Trendbewusste Geistliche kaufen bei der Sacro-Expo im polnischen Kielce ein – von der Papststatue bis zur Vollkornoblate

Auch katholische Kirchendiener gehen mit dem Trend der Zeit: Auf der SacroExpo können sich modebewusste Priester nicht nur mit neuen Messgewändern einkleiden, sondern für ihre Schäflein zu Hause auch neue Papststatuen, Vollkornoblaten, Beichtstühle oder Kirchendächer ordern.

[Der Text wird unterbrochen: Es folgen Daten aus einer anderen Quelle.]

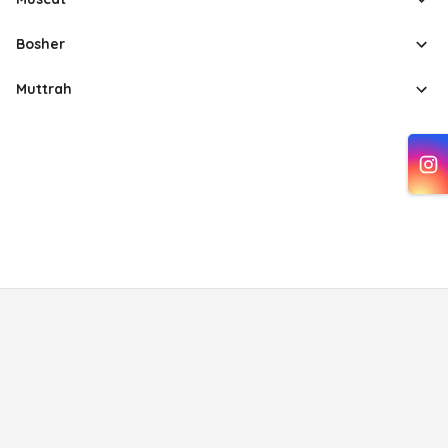
Bosher
Muttrah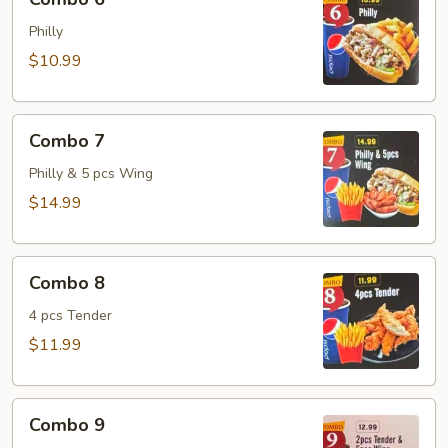
6
Philly
$10.99
Combo
Combo 7
7
Philly & 5 pcs Wing
$14.99
Combo
Combo 8
8
4 pcs Tender
$11.99
Combo
Combo 9
9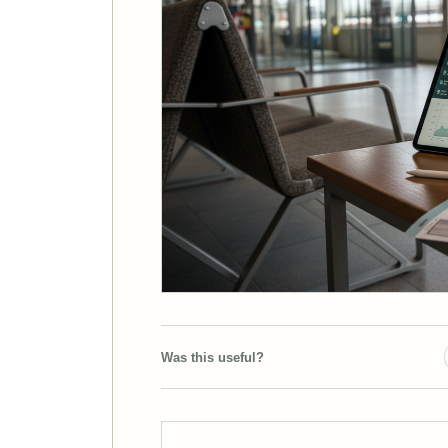
Was this useful?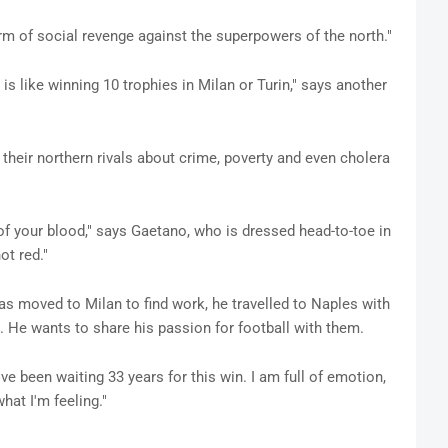
rm of social revenge against the superpowers of the north."
s like winning 10 trophies in Milan or Turin," says another
 their northern rivals about crime, poverty and even cholera
t of your blood," says Gaetano, who is dressed head-to-toe in
ot red."
s moved to Milan to find work, he travelled to Naples with
 He wants to share his passion for football with them.
ve been waiting 33 years for this win. I am full of emotion,
hat I'm feeling."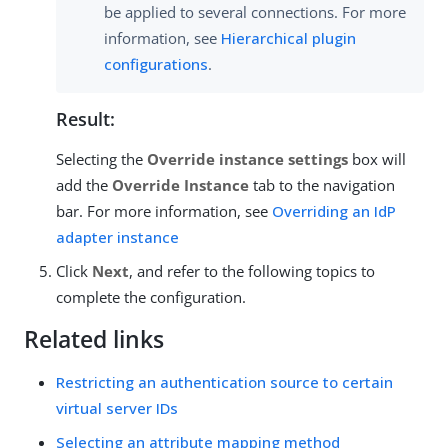
be applied to several connections. For more
information, see
Hierarchical plugin
configurations
.
Result:
Selecting the
Override instance settings
box will
add the
Override Instance
tab to the navigation
bar. For more information, see
Overriding an IdP
adapter instance
Click
Next
, and refer to the following topics to
complete the configuration.
Related links
Restricting an authentication source to certain
virtual server IDs
Selecting an attribute mapping method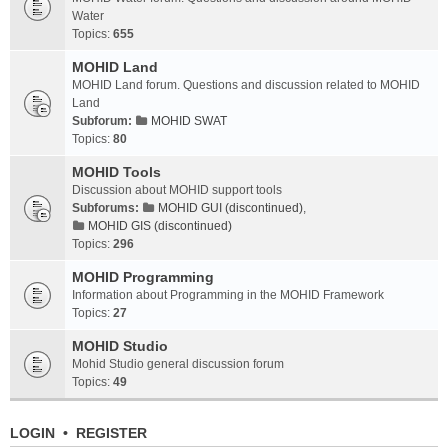
Water
Topics:
655
MOHID Land
MOHID Land forum. Questions and discussion related to MOHID
Land
Subforum:
MOHID SWAT
Topics:
80
MOHID Tools
Discussion about MOHID support tools
Subforums:
MOHID GUI (discontinued)
,
MOHID GIS (discontinued)
Topics:
296
MOHID Programming
Information about Programming in the MOHID Framework
Topics:
27
MOHID Studio
Mohid Studio general discussion forum
Topics:
49
LOGIN
•
REGISTER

Dumpf dröhnten die aufgereihten Glocken vor der schlichten Messehalle – wie jedes Jahr im Juni hat die Messe im südpolnischen Kielce tausende Geistliche und Händler aus ganz Europa angezogen. Mit begierigen Blicken mustern die Herren mit den weißen Stehkragen die metallen funkelnden Statuen des verstorbenen Papstes. Genauso wie der nur scheinbar aus Stein gehauene Petrus mit den Himmelsschlüsseln sei das drei Meter hohe Kunststoffmonument von Johannes Paul für 4500 Zloty (1100 Euro) zu haben, sagt Jozef Sibon, der Chef eines zehnköpfigen Familienbetriebs. Auf Bestellung seien alle Heiligen in jeder Größe erhältlich: „Wenn es sein muss, können wir auch den Jesus von Rio in Originalhöhe liefern.“

Die Schau ist eine der größten Messen für katholische Devotionalien und Priesterbedarf. Nicht nur weil jeder 13. katholische Priester auf der Welt aus Polen kommt, ist das erzkatholische Land auch für Anbieter aus dem Ausland ein lukrativer Markt. Wie „jedes andere Business“ gehe auch seine Branche mit dem Trend der Zeit, lächelt verschmitzt Tomasz Woszny, Juniorchef des Messgewand-Produzenten Alba in Posen (Poznan). Manche Kunden kleideten sich gar jedes halbe Jahr mit einer neuen Berufskutte ein: „Auch Priester sind Menschen – und wollen so gut wie möglich aussehen.“

Prüfend gleiten Priester- und Nonnenhände über die ausgehängten Gewänder. Sind bei deutschen Kunden eher schlicht gehaltene Modelle gefragt, geht laut Wozny in Polen und den USA der Trend zum reich dekorierten Messgewand „italienischen Stils“. In Westeuropa seien nur natürliche Materialien gefragt, im Osten könne es ruhig auch preisgünstigeres Polyester sein. „Sehr gut" würde sich vor allem der Markt auf dem Balkan entwickeln: „Dort ist der Bedarf enorm. Denn während und unmittelbar nach dem Jugoslawienkrieg fehlte es den Priestern dort einfach an Mitteln für ein neues Gewand.“

Mit gutmütigen Glubschaugen lugt das Gipskamel hinter der Krippe hervor. Weihrauchschwaden und Orgelklänge schwängern die mit Papstbildern dekorierten Hallen. In keinem anderen Land in Europa gebe es so viele Kirchenneubauten wie in Polen, erläutert Jan Riduch die vollen Auftragsbücher der Kirchenausstatter. Über 4000 Kirchen in 28 Ländern hat seine Firma Rduch mit Toninstallationen ausgerüstet, versorgt zudem Pilgergruppen für ihre frommen Wanderungen mit tragbaren Lautsprechern. Expandieren die heimischen Anbieter vor allem in Osteuropa, ist Polen umgekehrt auch für die Anrainer ein lukrativer Markt. Normalerweise lasse er seine goldenen Kuppeln auf orthodoxe Kirchen hieven, erzählt Timon Lomarkim vom Kiewer Flaschnerunternehmen Zlatosvet. Die Technologie sei indes für jedes Gotteshaus geeignet, versichert der Ukrainer: „Wir fertigen auch Moscheedächer mit Halbmond.“ Zum Kosten liegen an einem anderen Stand Oblaten aus – besonders in den USA gilt die Vollkornversion als populär.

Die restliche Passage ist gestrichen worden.